Doubts about the Russian “hack” or dissident suggestions that what we were witnessing was a “soft coup” were scoffed at by leading media commentators. Other warnings from veteran U.S. intelligence professionals about the weaknesses of the Russia-gate narrative and the danger of letting politicized intelligence overturn a constitutional election were also brushed aside in pursuit of the goal of removing Trump from the White House.

It didn’t even seem to matter when new Russia-gate disclosures conflicted with the original narrative that Putin had somehow set Trump up as a Manchurian candidate. All normal journalistic skepticism was jettisoned. It was as if the Russia-gate advocates started with the conclusion that Trump must go and then made the facts fit into that mold, but anyone who noted the violations of normal investigative procedures was dismissed as a “Trump enabler” or a “Moscow stooge.”

Yes, that seems quite true - and see, if you are interested, the many reviews of ¨Russia-gate¨ that I gave in 2017. There are many there (you can find them with ¨Russia-¨ in the index) and indeed all accord with the present article, and indeed most were triggered by articles on Consortiumnews.

Here is more, and namely on what to do now:

At this point, the $64 question is whether the various congressional oversight committees will remain ensconced in their customarily cozy role as “overlook” committees, or whether they will have the courage to attempt to carry out their Constitutional duty. The latter course would mean confronting a powerful Deep State and its large toolbox of well-practiced retaliatory techniques, including J. Edgar Hoover-style blackmail on steroids, enabled by electronic surveillance of just about everything and everyone. Yes, today’s technology permits blanket collection, and “Collect Everything” has become the motto.

I think that for now and the near future (at least) ¨the various congressional oversight committees will remain ensconced in their customarily cozy role as “overlook” committees¨, in fact simply because most of the members of Congress have been corrupted.

Here is the last bit about the Strzok-Page e-mails:

Thanks to the almost 10,000 text messages between Strzok and Page, only a small fraction of which were given to Congress four weeks ago, there is now real evidentiary meat on the bones of the suspicions that there indeed was a “deep-state coup” to “correct” the outcome of the 2016 election. We now know that the supposedly apolitical FBI officials had huge political axes to grind.

I wonder how many of these ¨almost 10,000 text messages¨ will be published. But it is - at least - quite good there is now direct evidence against ¨Russia-gate¨, and this is a recommended article.


[1]I have now been saying since the end of 2015 that is systematically ruining my site by NOT updating it within a few seconds, as it did between 1996 and 2015, but by updating it between two to seven days later, that is, if I am lucky.
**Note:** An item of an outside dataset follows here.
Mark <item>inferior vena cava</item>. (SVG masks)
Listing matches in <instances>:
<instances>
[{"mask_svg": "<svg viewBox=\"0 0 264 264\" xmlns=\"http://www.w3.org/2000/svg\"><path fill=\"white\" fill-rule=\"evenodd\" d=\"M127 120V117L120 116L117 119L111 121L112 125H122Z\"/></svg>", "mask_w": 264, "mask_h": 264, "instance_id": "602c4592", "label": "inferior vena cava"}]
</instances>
They have claimed that my site was wrongly named in html: A lie. They have claimed that my operating system was out of date: A lie.

And they just don't care for my site, my interests, my values or my ideas. They have behaved now for 2 years as if they are the eagerly willing instruments of the US's secret services, which I will from now on suppose they are (for truth is dead in Holland).

The only two reasons I remain with xs4all is that my site has been there since 1996, and I have no reasons whatsoever to suppose that any other Dutch provider is any better (!!).